One of the conversations I see going on a lot lately is about people who self-publish. I know, I talk about this a lot, and I really do try to talk about other things - I promise - but this is kind of a red-letter topic, so here we are.
The biggest challenge with self-publishing, I think, is that first word: Self. In the trad-pub world (term used to describe the current corporate industry of publishing, not intended to imply that this is the way things have always been done), authors get paid a nifty chunk of money ("nifty chunk" being used here loosely, of course) to do little more than write, make suggested corrections, lather rinse repeat. It's a nice chance to focus on one's work, I suppose.
On the other side of things, we have this renewed breed of authors who are once again doing it all themselves, just like it was back in the day. Write, oversee edits, design covers, manage the marketing aspects, start to finish, top to bottom managing of their authorial franchise.
I think this is the part that really kind of terrifies most authors.

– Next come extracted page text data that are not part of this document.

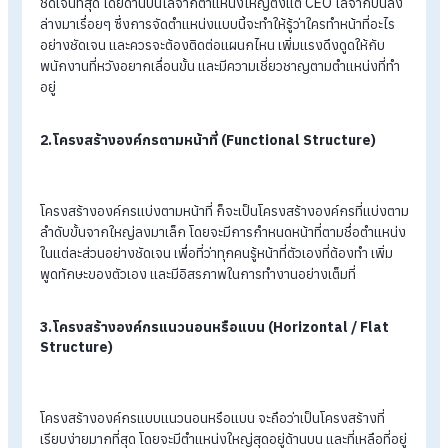
โครงสร้างองค์กรแต่ละแบบจะเกี่ยวเนื่องกับการทำงานเป็นทีม
วัฒนธรรมขององค์กร จำนวนพนักงาน และบริษัททำกิจการเกี่ยวก
อะไร ในจุดนี้ถือว่ามีความสำคัญเป็นอย่างยิ่งถ้าเราเลือกโครงสร้างที
ถูกต้อง เพราะจะช่วยเพิ่มศักยภาพในการทำงาน และทำให้ธุรกิจ
ก้าวหน้าได้
โครงสร้างองค์กรมีทั้งหมดกี่แบบ และแต่ละแบบม
อะไรบ้าง
1.โครงสร้างองค์กรแบบลำดับขั้น (Hierarchical Structu
โครงสร้างองค์กรแบบลำดับขั้น จะเป็นโครงสร้างองค์กรที่เห็นภาพ
ชัดเจนที่สุด โดยด้านบนไล่จากตำแหน่งใหญ่ตั้งแต่ CEO ไล่จากบน
ล่างมาเรื่อยๆ ซึ่งการจัดตำแหน่งแบบนี้จะทำให้รู้ว่าใครทำหน้าที่อะไ
อย่างชัดเจน และควรจะต้องติดต่อแผนกไหน เพิ่มแรงดึงดูดให้กับ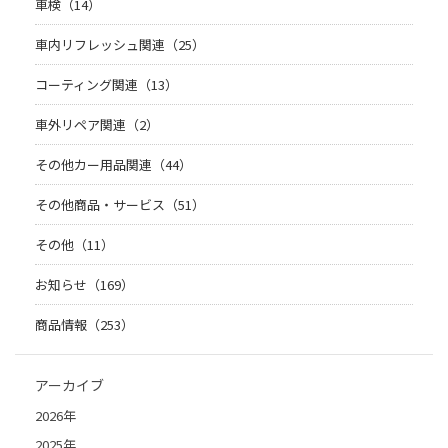
車検（14）
車内リフレッシュ関連（25）
コーティング関連（13）
車外リペア関連（2）
その他カー用品関連（44）
その他商品・サービス（51）
その他（11）
お知らせ（169）
商品情報（253）
アーカイブ
2026年
2025年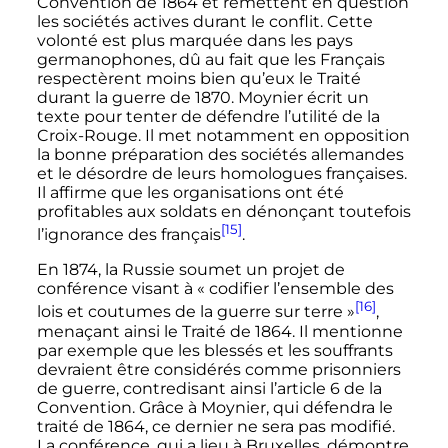
Convention de 1864 et remettent en question
les sociétés actives durant le conflit. Cette
volonté est plus marquée dans les pays
germanophones, dû au fait que les Français
respectèrent moins bien qu’eux le Traité
durant la guerre de 1870. Moynier écrit un
texte pour tenter de défendre l’utilité de la
Croix-Rouge. Il met notamment en opposition
la bonne préparation des sociétés allemandes
et le désordre de leurs homologues françaises.
Il affirme que les organisations ont été
profitables aux soldats en dénonçant toutefois
[15]
l’ignorance des français
.
En 1874, la Russie soumet un projet de
conférence visant à «
codifier l’ensemble des
[16]
lois et coutumes de la guerre sur terre
»
,
menaçant ainsi le Traité de 1864. Il mentionne
par exemple que les blessés et les souffrants
devraient être considérés comme prisonniers
de guerre, contredisant ainsi l’article 6 de la
Convention. Grâce à Moynier, qui défendra le
traité de 1864, ce dernier ne sera pas modifié.
La conférence, qui a lieu à Bruxelles, démontre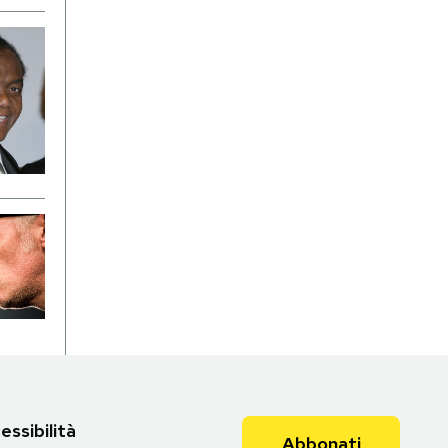
essibilità
Abbonati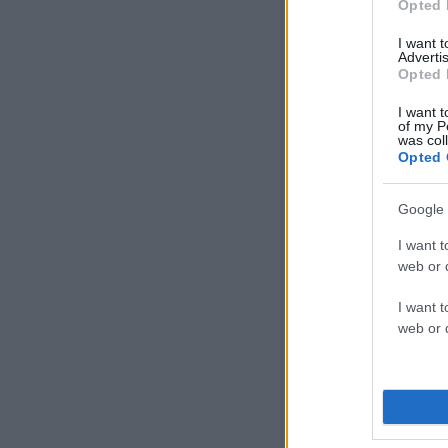
Opted 
I want 
Advertis
Opted 
I want t
of my P
was col
Opted 
Google 
I want t
web or d
I want t
web or d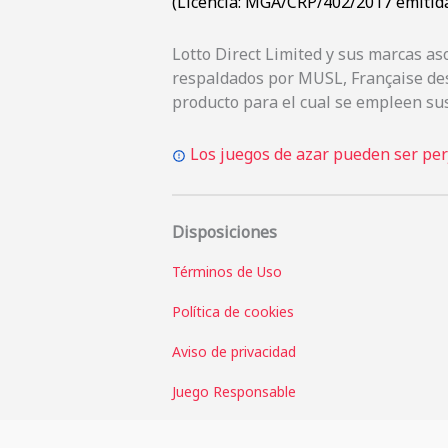
(Licencia: MGA/CRP/402/2017 emitida
Lotto Direct Limited y sus marcas a
respaldados por MUSL, Française des
producto para el cual se empleen sus
Los juegos de azar pueden ser perj
Disposiciones
Términos de Uso
Política de cookies
Aviso de privacidad
Juego Responsable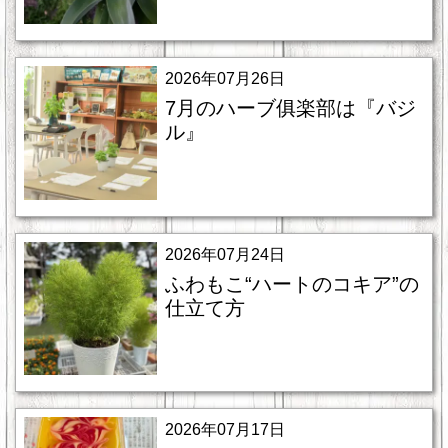
2026年07月26日
7月のハーブ俱楽部は『バジ
ル』
2026年07月24日
ふわもこ“ハートのコキア”の
仕立て方
2026年07月17日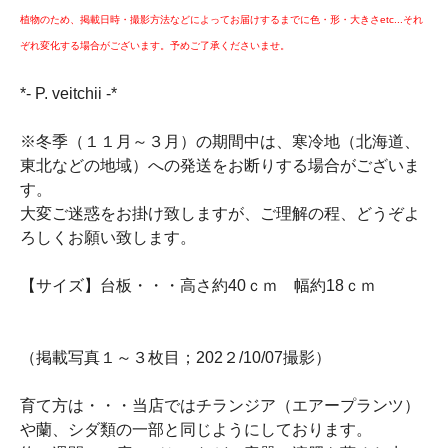
植物のため、掲載日時・撮影方法などによってお届けするまでに色・形・大きさetc...それ
ぞれ変化する場合がございます。予めご了承くださいませ。
*- P. veitchii -*
※冬季（１１月～３月）の期間中は、寒冷地（北海道、
東北などの地域）への発送をお断りする場合がございま
す。
大変ご迷惑をお掛け致しますが、ご理解の程、どうぞよ
ろしくお願い致します。
【サイズ】台板・・・高さ約40ｃｍ 幅約18ｃｍ
（掲載写真１～３枚目；202２/10/07撮影）
育て方は・・・当店ではチランジア（エアープランツ）
や蘭、シダ類の一部と同じようにしております。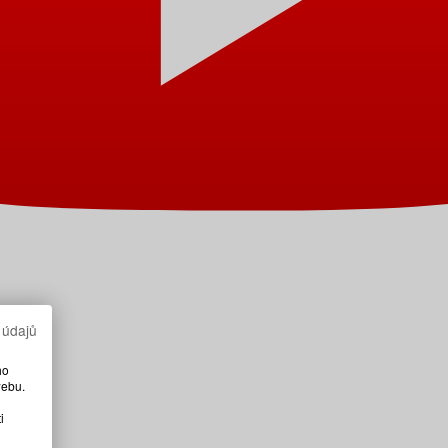
 údajů
ho
webu.
i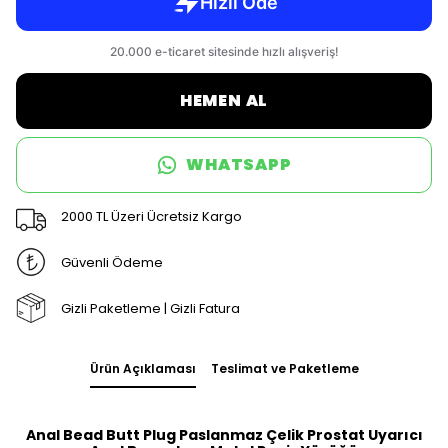
HEMEN AL
WHATSAPP
2000 TL Üzeri Ücretsiz Kargo
Güvenli Ödeme
Gizli Paketleme | Gizli Fatura
Ürün Açıklaması
Teslimat ve Paketleme
Anal Bead Butt Plug Paslanmaz Çelik Prostat Uyarıcı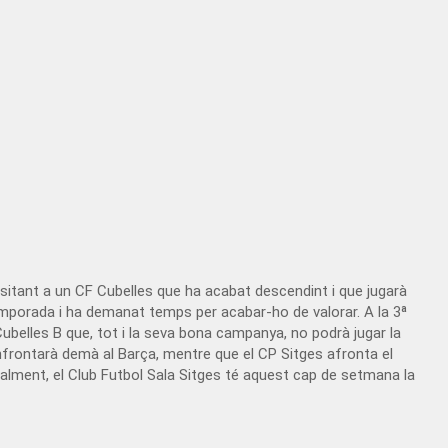
visitant a un CF Cubelles que ha acabat descendint i que jugarà
 temporada i ha demanat temps per acabar-ho de valorar. A la 3ª
ubelles B que, tot i la seva bona campanya, no podrà jugar la
nfrontarà demà al Barça, mentre que el CP Sitges afronta el
inalment, el Club Futbol Sala Sitges té aquest cap de setmana la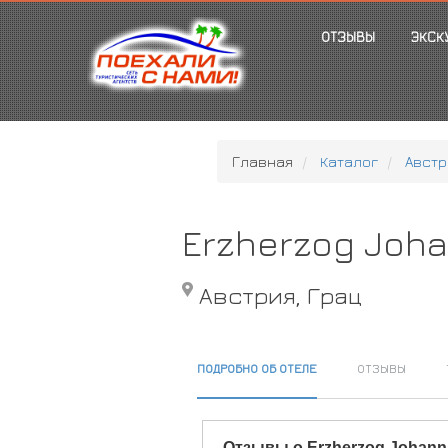
ОТЗЫВЫ
ЭКСК
Главная
Каталог
Австр
Erzherzog Joh
Австрия, Грац
ПОДРОБНО ОБ ОТЕЛЕ
ОТЗЫВЫ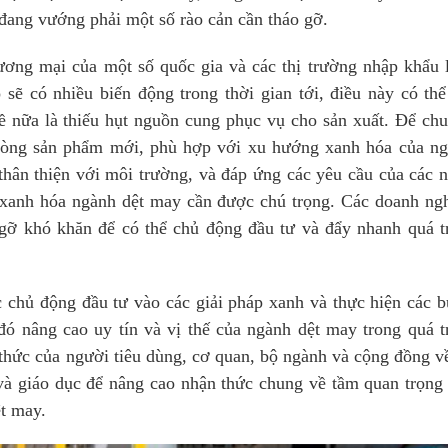
ang vướng phải một số rào cản cần tháo gỡ.
hương mại của một số quốc gia và các thị trường nhập khẩu 
 sẽ có nhiều biến động trong thời gian tới, điều này có thể
 nữa là thiếu hụt nguồn cung phục vụ cho sản xuất. Để ch
 dòng sản phẩm mới, phù hợp với xu hướng xanh hóa của n
 thân thiện với môi trường, và đáp ứng các yêu cầu của các 
c xanh hóa ngành dệt may cần được chú trọng. Các doanh ng
gỡ khó khăn để có thể chủ động đầu tư và đẩy nhanh quá t
c chủ động đầu tư vào các giải pháp xanh và thực hiện các 
đó nâng cao uy tín và vị thế của ngành dệt may trong quá t
 thức của người tiêu dùng, cơ quan, bộ ngành và cộng đồng v
 và giáo dục để nâng cao nhận thức chung về tầm quan trọng
ệt may.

There's something kind of comforting and reassuring about having a lot of the day to day details cared for, with a small sacrifice of control, to have a publishing house run the show, shake the hands, make the deals, put your books on the shelves, and so forth. And perhaps some day I might look into that as an option as well, I can't really rule anything out.
But even if you're an author who's been picked up by a publisher, one still needs to be aware of how the whole process works. I see a lot of writers who lose the one-to-one contact with their reader base (obviously not easy to do when one sells thousands of copies of their books every month), but many of these are picking up that slack by attending conventions, using "the twitter" and "the facebook", and drawing that gap closer to closed.
If you're a writer and you haven't gone to conventions; haven't sat down at a table and talked with complete strangers about your books; haven't submitted the occasional manuscript for review or query... well, please do this. Don't delay. Put your work out there and get a couple critical responses, get a bad review, get rejected. Don't fear that.
You need to learn how to accept that not everyone is going to love your work. It's subjective. It's the nature of art, sometimes there are people who aren't going to like it as much as you do. And the process of coming to terms with that very thing is....well, I'm gonna go out on a limb and say it's absolutely ESSENTIAL to being able to do what you do for very long at all.
Otherwise - and I'm probably going to get hate email for saying this - if you don't want to get rejected, the only way to really avoid it is to never put your work - or yourself - out there at all. Just stay home, do your thing and don't let anyone know you do it. Because the moment you try and take one step on the lowest rung of the ladder that leads towards your success, there are going to be a thousand people trying to pull you back. Maybe they don't like or get it; maybe your stuff needs more work. Sometimes, they'll try and knock you down for no other reason than that you're trying to get up.
In the end, it doesn't matter. Taking the first step is the first step. Taking 101 attempts to discover the light bulb still results in a light bulb, not just 100 ways to not invent a light bulb.
Really, there's just one kind of successful person: the one who isn't so afraid to fail that they never try in the first place.